Die Ermächtigung zu Eingriffen weit im Vorfeld tatsächlicher Gefahren und das bis hin zu Bagatelldelikten. Das Einführen von Meldeauflagen, Aufenthaltsvorgaben, Kontaktverboten & Fußfesseln wegen ihrer freiheitseinschränkenden bis freiheitsentziehenden Wirkung und weil sie massive Eingriffe in die persönliche Lebensgestaltung und Privatsphäre darstellen. Die Ermächtigung zur präventiven Telekommunikationsüberwachung (TKÜ) wegen der Eingriffe in das Recht auf Privatsphäre, das Fernmeldegeheimnis und das IT-Grundrecht (GR auf Gewährleistung der Vertraulichkeit und Integrität Informationstechnischer Geräte).

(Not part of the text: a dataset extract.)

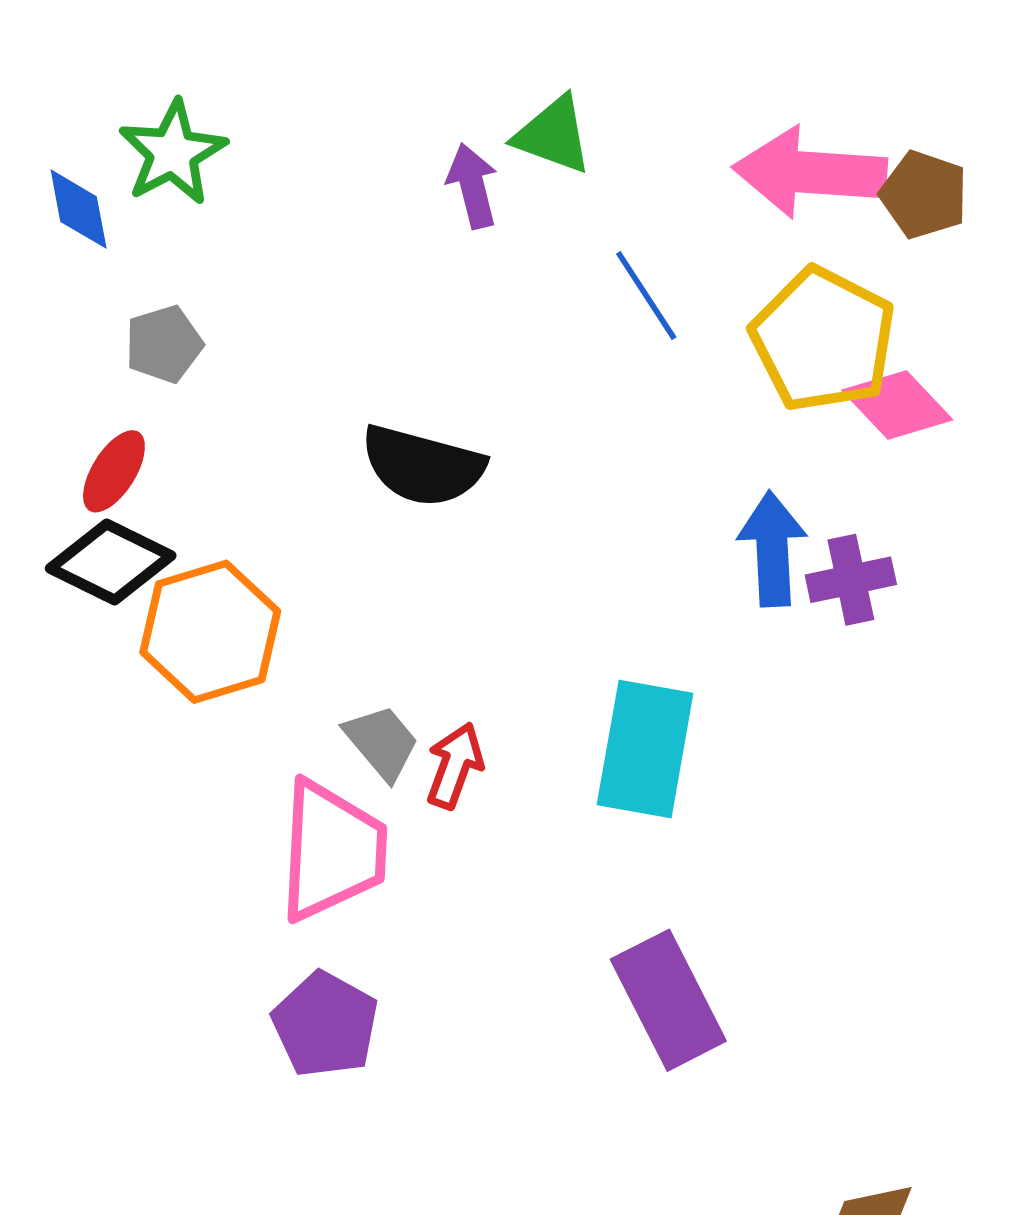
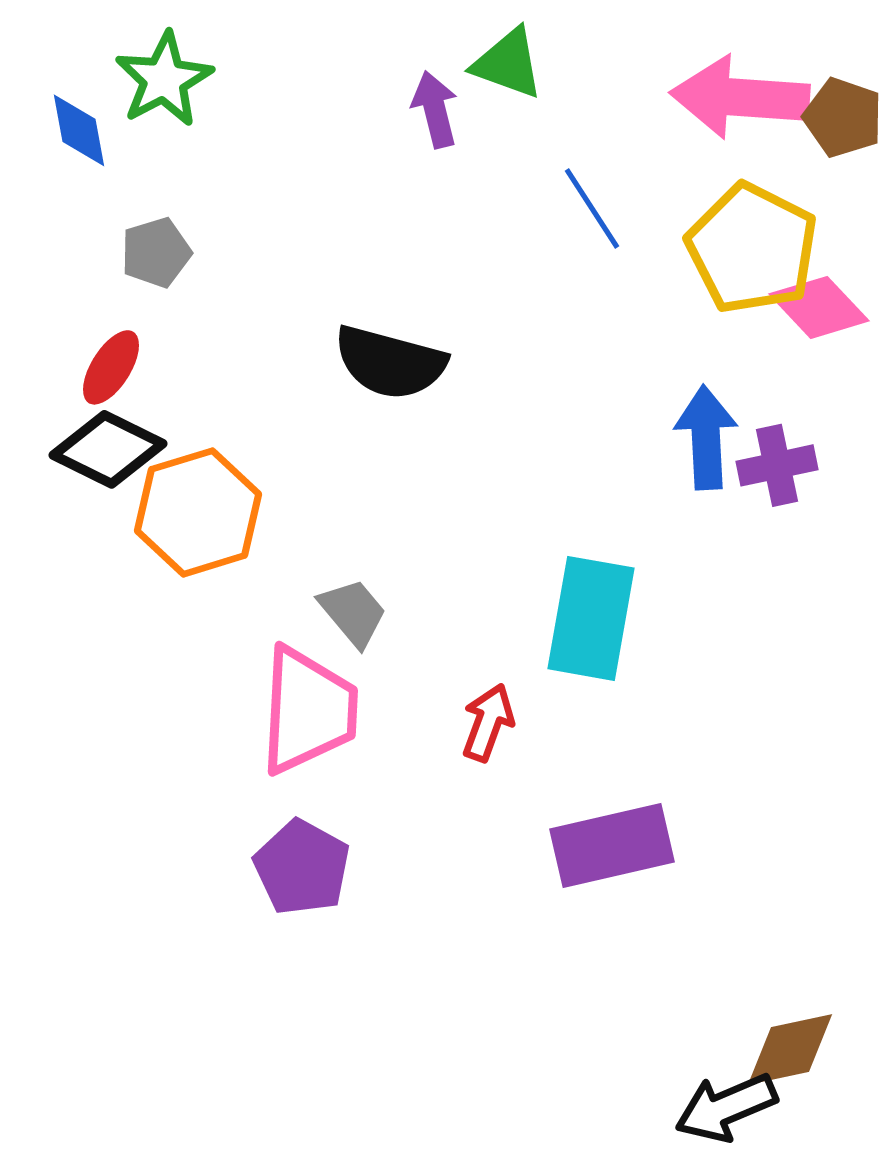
red arrow: (455, 766) -> (488, 722), moved
purple rectangle: (668, 1000) -> (612, 845), turned -76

Zudem sieht der Entwurf die unbedingt abzulehnende Einschränkbarkeit der Versammlungsfreiheit qua Polizeigesetz vor! (§15 Nr. 5 & 6 Kontrollstellen) Die Versammlungsfreiheit als Grundrecht steht über dem Polizeirecht und darf nur unter sehr engen Voraussetzungen eingeschränkt werden, die im Versammlungsrecht zu setzen sind, nicht im Polizeirecht!

Den Vogel schießt die sächsische Landesregierung allerdings mit den Plänen zur Videoüberwachung von KfZ-Kennzeichen und von biometrischen Merkmalen, d.h. Gesichtserkennung ab. Verbunden ist diese Maßnahme mit einem automatisierten Datenabgleich der gesammelten Informationen mit verschiedenen Datenbanken, u.a. mit der Ermächtigung zur Ausschreibung von Personen zur polizeilichen Beobachtung und Kontrolle. Diese automatisierte Videoüberwachung soll ermöglicht werden im Grenzgebiet von Tschechien und Polen bis zu 30km ins Landesinnere von Sachsen. Davon wären ganze Landstriche betroffen, in Summe rund die Hälfte der Gesamtfläche Sachsens. Es bedeutet letztlich die faktische Ermächtigung zur automatisierten Totalüberwachung des öffentlichen Raums und den Umbau des Freistaats Sachsen zu einem Überwachungs- und Polizeistaat.